X = np.arange(-2, 6, 0.05)
Y = np.array(list(map(lambda t: f1(t), X)))

plt.figure(facecolor='w')
plt.plot(X, Y, 'r-', linewidth=2)
plt.plot(GD_X, GD_Y, 'bo--', linewidth=2)
plt.title(f'function $y=0.5 * (θ - 2)^2$ \\
Learning rate: {<!-- -->alpha:.3f} Final solution: x={<!-- -->x:.3f} y={<!-- -->f_current:.3f} Number of iterations:{<!-- -->iter_num}')
plt. show()

You can try different starting points by yourself, and the impact of different learning rates on the results.

3 multivariate function gradient descent sample code

When the number of variables is 2, gradient descent can be shown using 3D plots. When the variable book exceeds 2, the loss function becomes a hyperplane and it is difficult to display, so here we take the binary function as an example.

Defines the function to be simulated this time.
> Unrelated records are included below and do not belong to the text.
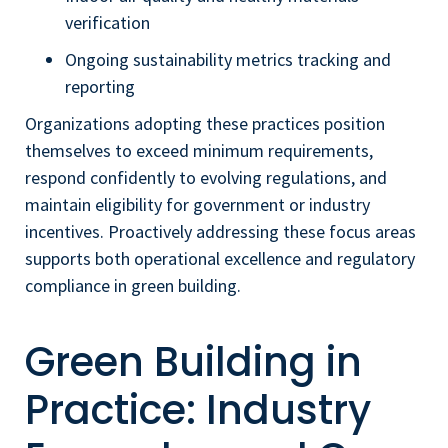
verification
Ongoing sustainability metrics tracking and
reporting
Organizations adopting these practices position
themselves to exceed minimum requirements,
respond confidently to evolving regulations, and
maintain eligibility for government or industry
incentives. Proactively addressing these focus areas
supports both operational excellence and regulatory
compliance in green building.
Green Building in
Practice: Industry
# binary function definition
def f2(x, y):
    return (x - 2) ** 2 + 2* (y + 1) ** 2
# Partial derivative  
def hx2(x, y):
    return 2*(x - 2)
def hy2(x, y):
    return 4*(y + 1)

Same as the unary function, we directly define the partial derivative of the function to reduce the code not related to this blog.
2. Initialize the parameters in gradient descent

GD_X1 = []
GD_X2 = []
GD_Y = []
x1 = 4
x2 = 4
alpha = 0.01
f_change = 1
f_current = f2(x1, x2)
GD_X1.append(x1)
GD_X2.append(x2)
GD_Y.append(f_current)
iter_num = 0

The parameters here are basically the same as those of the unary function, except that there is an additional listGD_X2 for storing additional dimensions.
3. Cycles of Gradient Descent Steps

while f_change > 1e-10 and iter_num < 1000:
    iter_num += 1
    prex1 = x1
    prex2 = x2
    x1 = x1 - alpha * hx2(prex1, prex2)
    x2 = x2 - alpha * hy2(prex1, prex2)
  
    tmp = f2(x1, x2)
    f_change = np.abs(f_current - tmp)
    f_current = tmp
    GD_X1.append(x1)
    GD_X2.append(x2)
    GD_Y.append(f_current)
  
print(u"The final result is: (%.3f, %.3f, %.3f)" % (x1, x2, f_current))
print(u"Number of iterations:%d" % iter_num)
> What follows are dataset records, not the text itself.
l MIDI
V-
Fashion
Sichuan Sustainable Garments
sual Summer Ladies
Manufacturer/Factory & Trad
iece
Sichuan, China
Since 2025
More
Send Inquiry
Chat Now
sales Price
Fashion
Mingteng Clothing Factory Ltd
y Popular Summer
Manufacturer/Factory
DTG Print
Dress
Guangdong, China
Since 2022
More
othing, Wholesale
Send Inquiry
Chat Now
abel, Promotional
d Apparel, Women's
The logic here is basically the same as for unary functions. For each x, the corresponding partial derivative is multiplied by the learning rate to obtain a new value of x. The same is true for multivariate functions with more than two variables.
The result of the operation is:

drawing

X1 = np.arange(-5, 5, 0.2)
X2 = np.arange(-5, 5, 0.2)
X1, X2 = np.meshgrid(X1, X2)
Y = np.array(list(map(lambda t: f2(t[0], t[1]), zip(X1.flatten(), X2.flatten()))))
Y.shape = X1.shape

fig = plt.figure(facecolor='w')
ax = Axes3D(fig)
ax.plot_surface(X1, X2, Y, rstride=1, cstride=1, cmap=plt.cm.jet, alpha=0.8)
ax.plot(GD_X1, GD_X2, GD_Y, 'ko-')
ax.set_xlabel('x')
ax.set_ylabel('y')
ax.set_zlabel('z')
plt. show()

For 3D data, we used meshgrid to construct a plotting grid for plotting function graphs. After drawing the function image, draw the image of each step of gradient descent. When drawing a line chart, ko- represents black, dots, and dotted lines.
(It is recommended to set the 3D image to be displayed separately, so that it is convenient to drag the viewing angle to view)

In fact, there are many types of gradient descent, such as stochastic gradient descent, batch gradient descent, and small batch gradient descent. These will be explained in the next blog.